In a wide-ranging interview, Adam Bosworth, chief architect and senior vice president of BEA Systems Inc., San Jose, Calif., talked to eWEEK senior writer Darryl K. Taft last month and got candid about his plans for XML at BEA, competing with Microsoft, BEA's impact on making Java development easier and lots of other good stuff.
eWEEK: Simplicity in tools is an issue on everybody's mind today, particularly with BEA and your Workshop product. How much of an impact do you think you've had on making Java development easier?

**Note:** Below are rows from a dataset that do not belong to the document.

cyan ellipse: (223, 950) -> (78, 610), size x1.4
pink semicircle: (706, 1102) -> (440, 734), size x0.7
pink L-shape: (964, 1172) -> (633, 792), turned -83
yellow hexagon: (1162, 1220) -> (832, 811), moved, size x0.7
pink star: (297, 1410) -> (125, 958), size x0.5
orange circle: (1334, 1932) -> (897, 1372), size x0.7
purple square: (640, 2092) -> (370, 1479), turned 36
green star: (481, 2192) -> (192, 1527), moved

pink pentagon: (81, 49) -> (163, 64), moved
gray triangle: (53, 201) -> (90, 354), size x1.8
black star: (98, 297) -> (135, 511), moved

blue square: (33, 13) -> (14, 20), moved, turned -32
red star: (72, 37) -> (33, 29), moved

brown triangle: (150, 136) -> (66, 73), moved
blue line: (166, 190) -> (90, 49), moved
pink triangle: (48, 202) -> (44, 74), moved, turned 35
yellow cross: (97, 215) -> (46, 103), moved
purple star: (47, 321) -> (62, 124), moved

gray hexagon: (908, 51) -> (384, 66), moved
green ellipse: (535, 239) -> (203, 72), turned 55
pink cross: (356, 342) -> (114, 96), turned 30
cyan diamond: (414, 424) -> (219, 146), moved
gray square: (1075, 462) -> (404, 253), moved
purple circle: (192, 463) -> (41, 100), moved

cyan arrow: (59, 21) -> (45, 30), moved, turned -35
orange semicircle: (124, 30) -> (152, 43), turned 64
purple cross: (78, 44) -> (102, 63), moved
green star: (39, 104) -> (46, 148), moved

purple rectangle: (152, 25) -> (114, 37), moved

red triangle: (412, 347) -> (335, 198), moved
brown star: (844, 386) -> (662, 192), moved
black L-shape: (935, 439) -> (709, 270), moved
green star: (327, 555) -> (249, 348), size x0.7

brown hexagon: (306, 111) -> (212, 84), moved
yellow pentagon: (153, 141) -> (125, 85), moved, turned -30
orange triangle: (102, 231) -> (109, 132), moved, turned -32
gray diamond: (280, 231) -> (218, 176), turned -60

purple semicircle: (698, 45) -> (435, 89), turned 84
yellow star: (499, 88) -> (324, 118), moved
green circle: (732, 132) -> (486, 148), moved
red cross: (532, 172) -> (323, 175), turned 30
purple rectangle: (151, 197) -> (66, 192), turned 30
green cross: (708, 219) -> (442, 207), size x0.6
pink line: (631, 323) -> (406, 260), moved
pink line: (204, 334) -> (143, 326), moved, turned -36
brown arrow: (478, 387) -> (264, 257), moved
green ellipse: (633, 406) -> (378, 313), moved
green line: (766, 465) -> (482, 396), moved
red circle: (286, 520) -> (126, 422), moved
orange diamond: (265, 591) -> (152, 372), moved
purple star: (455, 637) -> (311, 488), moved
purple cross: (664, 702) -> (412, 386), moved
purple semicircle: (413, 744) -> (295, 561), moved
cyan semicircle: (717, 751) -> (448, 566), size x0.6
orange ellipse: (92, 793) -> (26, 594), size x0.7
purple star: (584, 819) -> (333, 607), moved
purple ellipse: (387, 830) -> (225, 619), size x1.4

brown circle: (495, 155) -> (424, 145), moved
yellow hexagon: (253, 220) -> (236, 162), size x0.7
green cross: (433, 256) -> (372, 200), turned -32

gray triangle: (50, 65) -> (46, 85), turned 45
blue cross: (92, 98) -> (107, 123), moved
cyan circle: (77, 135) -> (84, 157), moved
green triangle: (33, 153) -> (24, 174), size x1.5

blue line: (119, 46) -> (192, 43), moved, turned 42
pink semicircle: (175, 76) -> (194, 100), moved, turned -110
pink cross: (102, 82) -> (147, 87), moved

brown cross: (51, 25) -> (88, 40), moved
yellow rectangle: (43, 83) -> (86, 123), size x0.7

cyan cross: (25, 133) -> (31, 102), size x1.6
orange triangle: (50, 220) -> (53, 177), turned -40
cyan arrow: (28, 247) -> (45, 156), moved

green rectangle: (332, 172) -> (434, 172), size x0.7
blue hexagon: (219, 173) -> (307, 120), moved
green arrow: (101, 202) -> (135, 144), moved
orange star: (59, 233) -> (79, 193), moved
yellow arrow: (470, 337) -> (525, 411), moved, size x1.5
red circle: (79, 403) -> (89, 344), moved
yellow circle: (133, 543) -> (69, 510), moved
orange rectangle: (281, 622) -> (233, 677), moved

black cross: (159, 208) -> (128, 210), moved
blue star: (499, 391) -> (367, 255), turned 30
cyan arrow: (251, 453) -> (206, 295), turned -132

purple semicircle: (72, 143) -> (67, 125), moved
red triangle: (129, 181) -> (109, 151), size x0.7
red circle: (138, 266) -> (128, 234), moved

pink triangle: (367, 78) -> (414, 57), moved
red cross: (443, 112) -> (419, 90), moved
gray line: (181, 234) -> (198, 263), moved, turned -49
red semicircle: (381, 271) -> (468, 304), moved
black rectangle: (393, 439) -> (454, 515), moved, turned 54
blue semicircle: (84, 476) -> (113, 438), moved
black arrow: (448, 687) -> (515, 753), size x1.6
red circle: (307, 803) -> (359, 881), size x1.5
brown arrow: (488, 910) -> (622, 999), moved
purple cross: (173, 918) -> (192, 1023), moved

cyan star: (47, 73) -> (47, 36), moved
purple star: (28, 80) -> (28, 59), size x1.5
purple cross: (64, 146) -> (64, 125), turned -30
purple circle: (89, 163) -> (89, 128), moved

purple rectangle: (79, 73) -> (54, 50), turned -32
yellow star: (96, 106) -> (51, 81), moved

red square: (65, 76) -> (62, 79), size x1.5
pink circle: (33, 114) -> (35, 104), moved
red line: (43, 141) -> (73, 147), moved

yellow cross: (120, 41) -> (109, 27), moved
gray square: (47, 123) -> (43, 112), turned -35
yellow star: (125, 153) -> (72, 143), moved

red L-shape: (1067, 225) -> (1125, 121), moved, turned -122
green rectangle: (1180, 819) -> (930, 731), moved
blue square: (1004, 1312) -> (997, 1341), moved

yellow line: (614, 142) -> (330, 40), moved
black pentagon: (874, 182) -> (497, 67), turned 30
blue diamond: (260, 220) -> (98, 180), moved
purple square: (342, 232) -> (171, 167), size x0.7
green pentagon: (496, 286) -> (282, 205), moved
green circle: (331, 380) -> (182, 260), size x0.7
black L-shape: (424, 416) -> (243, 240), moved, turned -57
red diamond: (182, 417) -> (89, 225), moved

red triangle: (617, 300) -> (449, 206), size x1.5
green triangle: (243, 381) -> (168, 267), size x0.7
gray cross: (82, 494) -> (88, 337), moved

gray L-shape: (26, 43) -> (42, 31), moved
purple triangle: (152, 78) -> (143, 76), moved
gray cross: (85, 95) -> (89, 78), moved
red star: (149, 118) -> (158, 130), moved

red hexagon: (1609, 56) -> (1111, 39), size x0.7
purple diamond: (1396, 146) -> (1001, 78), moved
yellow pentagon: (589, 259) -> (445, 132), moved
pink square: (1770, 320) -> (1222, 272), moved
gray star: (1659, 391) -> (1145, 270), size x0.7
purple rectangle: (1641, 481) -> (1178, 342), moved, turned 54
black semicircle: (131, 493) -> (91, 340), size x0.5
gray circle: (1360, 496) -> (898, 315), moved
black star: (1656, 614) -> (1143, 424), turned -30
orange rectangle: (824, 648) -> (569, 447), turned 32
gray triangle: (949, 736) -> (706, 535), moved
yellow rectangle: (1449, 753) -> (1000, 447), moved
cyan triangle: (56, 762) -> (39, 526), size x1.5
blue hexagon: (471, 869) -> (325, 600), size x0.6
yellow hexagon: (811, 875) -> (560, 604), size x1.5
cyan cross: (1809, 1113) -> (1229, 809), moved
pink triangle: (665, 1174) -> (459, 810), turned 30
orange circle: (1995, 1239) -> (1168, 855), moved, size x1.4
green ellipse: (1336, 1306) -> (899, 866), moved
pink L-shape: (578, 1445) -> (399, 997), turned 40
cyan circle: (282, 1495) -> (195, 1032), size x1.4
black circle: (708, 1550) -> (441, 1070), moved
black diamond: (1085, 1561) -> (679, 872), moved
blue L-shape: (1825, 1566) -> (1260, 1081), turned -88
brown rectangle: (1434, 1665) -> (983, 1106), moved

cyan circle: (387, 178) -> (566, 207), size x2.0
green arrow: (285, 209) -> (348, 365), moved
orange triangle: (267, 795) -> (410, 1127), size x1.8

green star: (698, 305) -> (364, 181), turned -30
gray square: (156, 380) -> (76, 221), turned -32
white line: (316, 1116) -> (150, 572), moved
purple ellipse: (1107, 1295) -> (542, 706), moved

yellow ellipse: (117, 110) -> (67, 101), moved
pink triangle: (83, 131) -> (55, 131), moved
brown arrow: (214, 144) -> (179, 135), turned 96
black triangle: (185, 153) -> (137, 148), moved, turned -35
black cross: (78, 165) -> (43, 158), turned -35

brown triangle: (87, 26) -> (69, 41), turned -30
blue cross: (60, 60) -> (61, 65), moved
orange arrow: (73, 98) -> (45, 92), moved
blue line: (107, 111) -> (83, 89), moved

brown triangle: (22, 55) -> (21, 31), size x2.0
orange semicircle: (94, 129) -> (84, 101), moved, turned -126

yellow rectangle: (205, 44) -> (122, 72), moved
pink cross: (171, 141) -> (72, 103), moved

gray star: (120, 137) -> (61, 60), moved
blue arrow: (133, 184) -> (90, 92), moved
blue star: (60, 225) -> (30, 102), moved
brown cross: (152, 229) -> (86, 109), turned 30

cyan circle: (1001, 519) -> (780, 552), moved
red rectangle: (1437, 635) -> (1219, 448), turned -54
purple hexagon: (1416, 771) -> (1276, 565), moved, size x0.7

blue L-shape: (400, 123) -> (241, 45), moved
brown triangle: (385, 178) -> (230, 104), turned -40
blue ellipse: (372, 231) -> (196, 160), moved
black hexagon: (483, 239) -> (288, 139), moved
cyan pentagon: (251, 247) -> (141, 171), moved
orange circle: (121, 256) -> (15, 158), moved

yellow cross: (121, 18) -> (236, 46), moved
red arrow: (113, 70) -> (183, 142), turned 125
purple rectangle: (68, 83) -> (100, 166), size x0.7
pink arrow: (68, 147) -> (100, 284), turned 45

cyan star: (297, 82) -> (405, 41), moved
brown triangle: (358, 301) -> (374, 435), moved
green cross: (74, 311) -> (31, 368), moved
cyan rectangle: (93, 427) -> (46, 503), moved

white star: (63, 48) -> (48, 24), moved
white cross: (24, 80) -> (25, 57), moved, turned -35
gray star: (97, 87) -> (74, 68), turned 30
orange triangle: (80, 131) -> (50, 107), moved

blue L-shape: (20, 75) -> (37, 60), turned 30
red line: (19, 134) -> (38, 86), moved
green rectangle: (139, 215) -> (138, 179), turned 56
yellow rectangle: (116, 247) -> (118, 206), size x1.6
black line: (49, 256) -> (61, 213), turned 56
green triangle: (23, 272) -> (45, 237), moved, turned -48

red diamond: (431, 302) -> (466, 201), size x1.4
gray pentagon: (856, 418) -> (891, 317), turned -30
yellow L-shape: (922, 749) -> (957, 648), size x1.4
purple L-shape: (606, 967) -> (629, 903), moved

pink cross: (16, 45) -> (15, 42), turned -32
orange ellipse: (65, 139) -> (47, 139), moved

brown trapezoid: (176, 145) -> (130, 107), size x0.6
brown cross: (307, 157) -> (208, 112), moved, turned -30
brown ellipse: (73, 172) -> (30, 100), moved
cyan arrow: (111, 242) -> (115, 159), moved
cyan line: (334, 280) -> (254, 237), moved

BOSWORTH: Well, I think we've had a huge impact on making it easier, which is to say... I'm going to make a very aggressive assertion. I would argue that there were really only about 500,000 people who could effectively use J2EE [Java 2 Enterprise Edition] before Workshop. There were obviously more people who could program in Java and there were obviously more people who could use JSPs [JavaServer Pages]. What I'm saying is the people who could actually make use of J2EE to develop true enterprise computing, it was the systems programmer crowd. That's who we were selling to. And I believe we truly have made it possible for the corporate developer, the applications developer to play in that and that means there's more like 5 million people. And what's more is because of the two-way views we've let them work collaboratively with the business user. Now the effect of that is measured in different ways. We just released the product not too long ago and I don't know yet what the impact will be in terms of what everyone does. I think it's interesting that other products are now starting to try and repeat what we've already shipped.